Sicher ist – RT Deutsch bietet deutschsprachigen Verschwörungstheoretikern ein Forum. Ob diese teils plumpe Art der Suggestion, der Pauschalurteile und der Faktenverdrehung wirklich im deutschsprachigen Raum ein grösseres Publikum erreicht, ob sich die bereits Medienverdrossenen radikalisieren werden, ist heute noch nicht abzusehen.

Leserbeiträge

Christopher Prinz 01. Dezember 2014, 01:49

Mich stört ihr wahrheitsanspruch. Der passt aus meiner Sicht weder zum Journalisten noch zur Idee ihrer Plattform.
Das wohl jeder und jede, sowie jede Organisation seinen eigenen Blick und somit auch seine unsichtbaren Stellen hat ist ja wohl klar.
Ihr zitierter Journalist polemisiert ja auch ganz schön. Es gefährde die Pressefreiheit. Es ist doch wohl eher so, dass ein bisschen Verwirrung, in der heutigen Zeit, vielleicht noch der einzige Weg ist zu merken das die ganze Medienlandschaft auf wackeligen Beinen steht.
Und übrigens, sie sagen, die Medienwoche hätte recherchiert. So, so, sie haben also in polen und Russland, und, und,und, eigene Korrespondenten, die Von wegen Haltung und Vertrauenswürdigkeit überprüfbar sind.
Ihr Artikel ist mindestens so fragwürdig wie die von ihnen kritisierten.
Ich habe ehrlich gesagt auch viel wenige Mühe von Organisationen, die reaktiv, seit ein paar Monaten ihre Sicht der Dinge etwas verbogen darstellen, als eine, die das schon seit längerem tut.
Da könnte es doch gut sein, dass die ihren deutschen Kanal nicht mehr bräuchten wenn wir unseren Journalismus wieder etwas glaubwürdiger Leben würden.
Das wünsche ich mir von Ihnen und Ihren Kollegen.
Und trotzdem, auch dann, sollten wir Leser nicht aufhören jedem kritisch zuzuhören.

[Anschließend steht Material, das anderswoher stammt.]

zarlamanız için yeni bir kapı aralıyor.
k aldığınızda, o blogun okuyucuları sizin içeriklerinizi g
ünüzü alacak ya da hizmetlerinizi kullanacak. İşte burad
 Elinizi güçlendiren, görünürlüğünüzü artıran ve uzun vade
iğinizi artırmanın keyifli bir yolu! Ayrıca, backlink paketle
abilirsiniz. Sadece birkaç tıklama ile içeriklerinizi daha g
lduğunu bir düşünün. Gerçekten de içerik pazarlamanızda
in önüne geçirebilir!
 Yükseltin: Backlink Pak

ueli brunner 02. Dezember 2014, 10:50

Von welcher PR-Agentur stammt dieser Artikel? Die machen echt gute Arbeit!

Christopher Prinz 02. Dezember 2014, 15:37

Ist, glaube ich, eher ein Ergebnis zeitgenössischer Verwirrung. es ist für jeden schwierig geworden aufrichtig zu sein wenn man nicht mehr weiss wo oben und unten ist.
Das ist ja auch das effiziente am System, dass jeder der nicht aufpasst zum Träger von Botschaften wird, die möglicherweise nicht seiner eigenen Haltung entspricht. Somit werden wir, die Einzelteile der Bevölkerung, gegenüber jedem Nächsten zur PR-Agentur.